Each machine reads its region from Fly's `FLY_REGION` and reports it as its vantage label, so a machine in `sjc` shows up as the `sjc` vantage with no per-region config. The ramp and duration are dictated by the coordinator (every vantage runs the same job), so there is nothing to set for them on the prober.
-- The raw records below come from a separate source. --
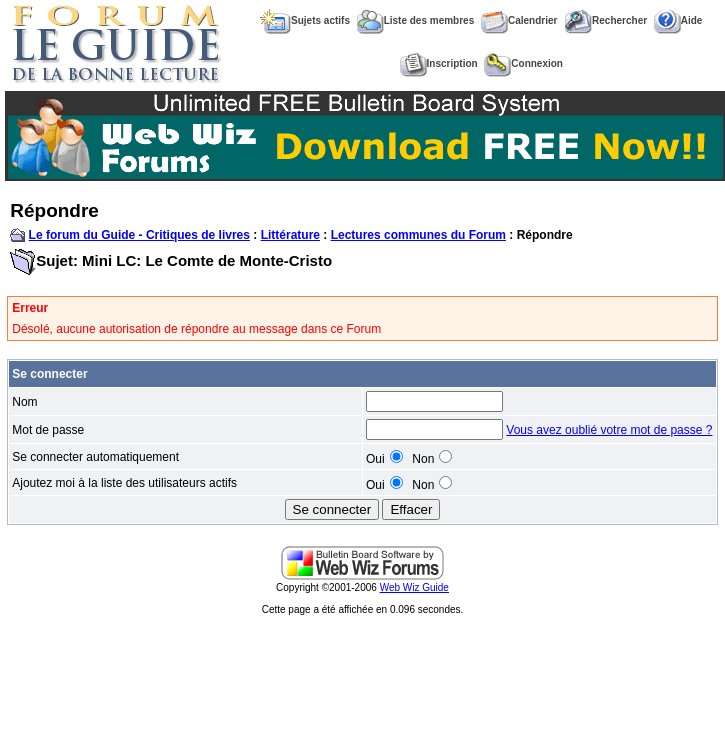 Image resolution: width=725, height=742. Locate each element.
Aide (678, 20)
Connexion (523, 63)
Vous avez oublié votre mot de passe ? (609, 430)
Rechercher (605, 20)
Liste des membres (416, 20)
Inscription (439, 63)
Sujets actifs (305, 20)
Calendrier (519, 20)
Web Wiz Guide (414, 587) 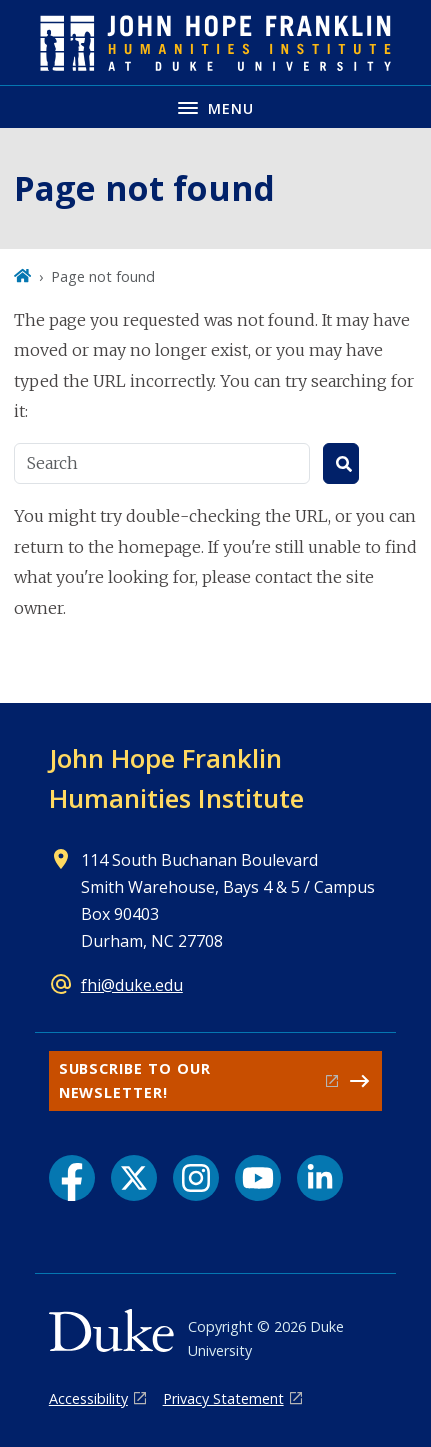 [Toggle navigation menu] (215, 106)
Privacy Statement (223, 1398)
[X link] (134, 1178)
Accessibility (88, 1398)
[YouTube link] (258, 1178)
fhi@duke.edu (132, 985)
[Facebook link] (72, 1178)
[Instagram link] (196, 1178)
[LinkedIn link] (320, 1178)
Any host that can run a container works the same way: set `COORDINATOR_URL`, the LiveKit creds, and `VOICEGW_REGION`, then run the image. Fly is just a convenient way to place probers in specific regions.

## Limitations

* **The coordinator endpoint is unauthenticated.** `/register`, `/report`, and `/result` have no auth, so anyone who can reach the port can inject fake reports or read the result. Run the coordinator on a private network the probers can reach (a VPC, Fly private networking, an SSH tunnel), not a public interface, and only for the duration of the run.
* **Per-tier concurrency drifts after the first tier.** The barrier synchronizes only the shared start; each vantage then advances to its next ramp tier as soon as its own measurement finishes. Vantages stay aligned at the first tier, but faster ones run ahead on later tiers, so the combined per-tier client sums are exact at tier one and an upper bound thereafter. Read the combined knee as approximate, and lean on the baseline and first-tier numbers for the tightest signal.
* **If a prober dies, the run degrades rather than hangs.** The coordinator stops after its timeout (default 10 minutes) and aggregates whatever reported; a prober that never clears the barrier gives up after its own timeout. A missing vantage shows up under `dropped` in the report.

## Cost and safety

Distributed probing opens real SFU connections from many hosts at once. Unlike `latency`, it does not invoke STT/LLM/TTS providers (there is no agent in the loop), so there is no per-turn provider cost. It does consume SFU capacity for the duration of the ramp, so run it against a test project or during a maintenance window, not against production traffic.

## Related

* [`voicegw livekit sfu`](/cli/livekit#voicegw-livekit-sfu): the command reference and combined-report format.
* [Deploy on Fly.io](/deployment/fly): deploying the VoiceGateway engine itself.